There are, of course, numerous use cases in which generative AI can save a considerable amount of time, we are all familiar with these examples. One example is the chess AI interface that we created for the aforementioned test.
But traits like
- behavior arises from interactions between components (e.g. rules, services), not from any one part alone
- inspecting a single part in isolation won’t let you reliably predict the global behavior
- small changes in parameters, timing, ordering, load, topology can yield disproportionately large effects
- the emergence can be beneficial or harmful
- what happens depends on the current state and how you got there; repeating “the same” action in a different context gives different results
are signs, that one shouldn’t delegate this to an AI.
Sometimes I think it would have been better to name it something like “Ingenious Pattern Recognition and Adaptation Machine” instead of “Artificial Intelligence”, maybe there would be less confusion.
Reliability Over Reasoning
Dedicated deterministic programs are still vastly superior in speed, reliability, and cost-efficiency (this single game shown in the screencast above costs more than $1) and this probably applies to many similar types of problems.

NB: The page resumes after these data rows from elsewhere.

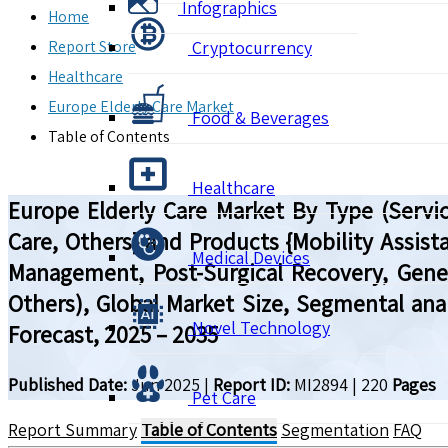
Infographics
Home
Report Store
Cryptocurrency
Healthcare
Europe Elderly Care Market
Food & Beverages
Table of Contents
Healthcare
Europe Elderly Care Market By Type (Servic
Care, Others} and Products {Mobility Assista
Medical Devices
Management, Post-Surgical Recovery, Gener
Others), Global Market Size, Segmental ana
Novel Technology
Forecast, 2025 – 2035
Published Date:
Jun 2025
|
Report ID:
MI2894
|
220
Pages
Pet Care
Report Summary
Table of Contents
Segmentation
FAQ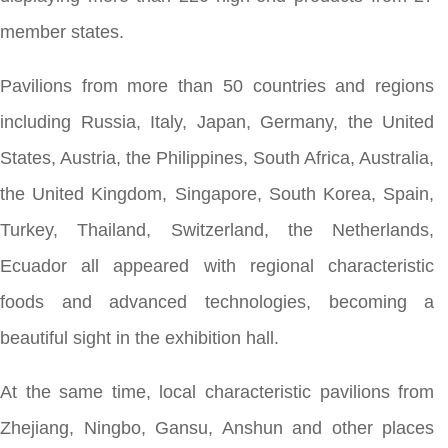
member states.
Pavilions from more than 50 countries and regions
including Russia, Italy, Japan, Germany, the United
States, Austria, the Philippines, South Africa, Australia,
the United Kingdom, Singapore, South Korea, Spain,
Turkey, Thailand, Switzerland, the Netherlands,
Ecuador all appeared with regional characteristic
foods and advanced technologies, becoming a
beautiful sight in the exhibition hall.
At the same time, local characteristic pavilions from
Zhejiang, Ningbo, Gansu, Anshun and other places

It’s not just about knowing when to use AI, but it’s equally important to learn when not to rely on it.
Notes & Acknowledgments
The test was inspired by a LinkedIn post published 8 months ago by Citrix engineer Robert Jr. Caruso, in which the 1979 Atari 2600 game “Video Chess”, running on modern hardware via the Stella emulator, defeated ChatGPT. The version of “Video Chess” used in the post was the direct predecessor to “Computer Chess” by the same authors.
Unfortunately, I couldn’t find any screen recordings of that test. I would have liked to see it.
The Atari 2600 is even more limited in terms of hardware than the Atari 600XL. It has an 8-bit CPU with a clock speed of 1.19 MHz. The RAM is only 128 bytes. The chess game code and data are stored on the 4 KB cartridge. The development of a chess game for hardware with such massive constraints is an incredible achievement by the three people involved in its development. That deserves absolute respect.
If you want to learn more about Video Chess I would recommend the article VIDEO CHESS – NOVEMBER 1979 by Kevin Bunch.
I also wanted to run the test on real hardware. The photo shows that an expansion was installed in the Atari 600XL to provide a DVI output for a flicker-free display. That is the only hardware modification.